Cuando un grupo domina y oprime a otros durante mucho tiempo, los grupos dominados y oprimidos aprenden a no estimarse. No tienen autoestima. No se aprecian. Hoy en día muchas personas que trabajan en programas de desarrollo hablan del desarrollo sostenible, pero casi nunca mencionan el problema de la falta de autoestima en las personas pobres. Sin embargo, sin autoestima no hay desarrollo. Un pueblo dominado, como no tiene autoestima, no sólo se deja oprimir sino que aspira a ser como sus opresores. Cuando durante siglos padecemos la pobreza, la opresión, la dominación, y no encontramos soluciones de cambio, las culturas dominadas se van haciendo culturas en las que se cultiva la falta de autoestima y llega a parecer bueno aguantar todos los males y opresiones sin protestar.

En Nicaragua, como en otras muchos países que fueron colonias, el Estado proviene de la dominación de los reyes de España sobre los pueblos indígenas.
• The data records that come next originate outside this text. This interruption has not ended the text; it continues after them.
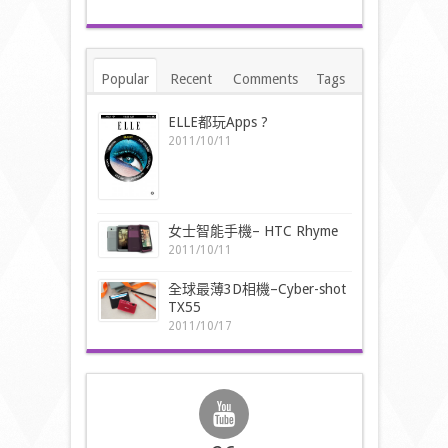
Popular
Recent
Comments
Tags
ELLE都玩Apps ?
2011/10/11
女士智能手機– HTC Rhyme
2011/10/11
全球最薄3D相機–Cyber-shot
TX55
2011/10/17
Así, el Estado de Nicaragua nació legal pero ilegítimo, porque nació de la dominación de una minoría sobre una inmensa mayoría. Con la Revolución sandinista se quiso hacer legítimo el Estado, pero no se consiguió. Los pueblos indígenas no tenían su representación, no se les respetaron sus territorios y sus formas tradicionales de gobierno. El campesinado tampoco llegó a tener una verdadera representación en el Estado a pesar de ser la mayoría absoluta de la población del país.

La Revolución de 1979 se produjo como una abigarrada y confusa mezcla de fuerzas políticas. En ella confluyeron desesperaciones de grupos no organizados y levantamientos de jóvenes que se identificaban con la lucha sandinista sin saber mucho de ella ni del Frente. Las ciudades se levantaron sin coordinación, sin una dirección política clara, sólo teniendo a "los muchachos" -las hijas y los hijos de todos- como principales protagonistas. La conducción sandinista se produjo sólo después de la caída de la dictadura.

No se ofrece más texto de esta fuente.